2. Essentially the above approach the user decides which business step can run in parallel (say sending mail to 1,00,000 users) and what part of data each of these parallel braches work (say 10,000 mails per BPm node ) is decided by BPM engine based on some provided threshold. By the virtue of running BPM engine across multiple node we could possible shift execution of a task to multiple BPM engines in the cluster provided we have required data on those nodes.
3. This would mean having some kind of Job monitor and failure recovery mechanism.
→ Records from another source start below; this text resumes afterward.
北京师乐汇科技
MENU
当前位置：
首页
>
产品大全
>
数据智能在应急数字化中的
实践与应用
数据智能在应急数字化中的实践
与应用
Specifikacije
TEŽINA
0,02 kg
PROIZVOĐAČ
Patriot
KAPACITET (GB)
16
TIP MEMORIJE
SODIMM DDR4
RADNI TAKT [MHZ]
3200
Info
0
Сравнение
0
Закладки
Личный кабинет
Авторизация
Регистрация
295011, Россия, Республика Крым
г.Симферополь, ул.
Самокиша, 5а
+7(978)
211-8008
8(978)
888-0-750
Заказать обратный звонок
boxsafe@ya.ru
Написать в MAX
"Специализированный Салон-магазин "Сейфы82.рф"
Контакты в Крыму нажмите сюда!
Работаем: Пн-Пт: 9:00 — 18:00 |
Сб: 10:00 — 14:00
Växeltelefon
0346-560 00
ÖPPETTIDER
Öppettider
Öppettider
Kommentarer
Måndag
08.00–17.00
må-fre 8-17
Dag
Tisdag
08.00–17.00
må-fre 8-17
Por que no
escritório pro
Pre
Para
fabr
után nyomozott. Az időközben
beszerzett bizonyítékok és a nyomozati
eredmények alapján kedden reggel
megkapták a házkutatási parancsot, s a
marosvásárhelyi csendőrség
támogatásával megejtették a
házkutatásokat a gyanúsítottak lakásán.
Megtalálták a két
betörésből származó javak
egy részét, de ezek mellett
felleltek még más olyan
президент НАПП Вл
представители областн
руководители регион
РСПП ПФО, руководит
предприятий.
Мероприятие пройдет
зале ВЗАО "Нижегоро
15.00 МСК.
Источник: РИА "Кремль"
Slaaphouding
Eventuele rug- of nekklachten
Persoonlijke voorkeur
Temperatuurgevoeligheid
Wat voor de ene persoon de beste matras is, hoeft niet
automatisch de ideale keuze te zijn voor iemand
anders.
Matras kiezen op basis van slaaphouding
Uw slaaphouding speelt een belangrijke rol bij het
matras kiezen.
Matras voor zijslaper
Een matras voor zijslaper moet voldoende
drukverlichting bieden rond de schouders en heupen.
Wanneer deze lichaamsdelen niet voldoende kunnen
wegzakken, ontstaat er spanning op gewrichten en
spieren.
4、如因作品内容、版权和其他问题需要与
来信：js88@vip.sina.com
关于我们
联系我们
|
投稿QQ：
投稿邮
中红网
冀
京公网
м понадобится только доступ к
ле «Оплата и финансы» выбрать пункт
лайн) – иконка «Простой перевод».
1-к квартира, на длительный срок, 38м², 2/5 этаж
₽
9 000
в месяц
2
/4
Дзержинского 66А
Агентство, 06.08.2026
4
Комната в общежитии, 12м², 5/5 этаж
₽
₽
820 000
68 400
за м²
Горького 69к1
Wherein we can think of Activiti GRID engine (the new software piece) to take care of such tasks, we can possibly borrow from hadoop kind of platform for such capability (not sure though).
One might reason that these are batch oriented tasks and hence better kept outside tradition BPM paradigm , but personally I see lot of value if a BPM engine can model and take care of such tasks (at a very high level to start with , say what the task does can be done in Plain Java, the platform takes case of rest of the management stuff)
Thank you
Best Regards
Krishnendu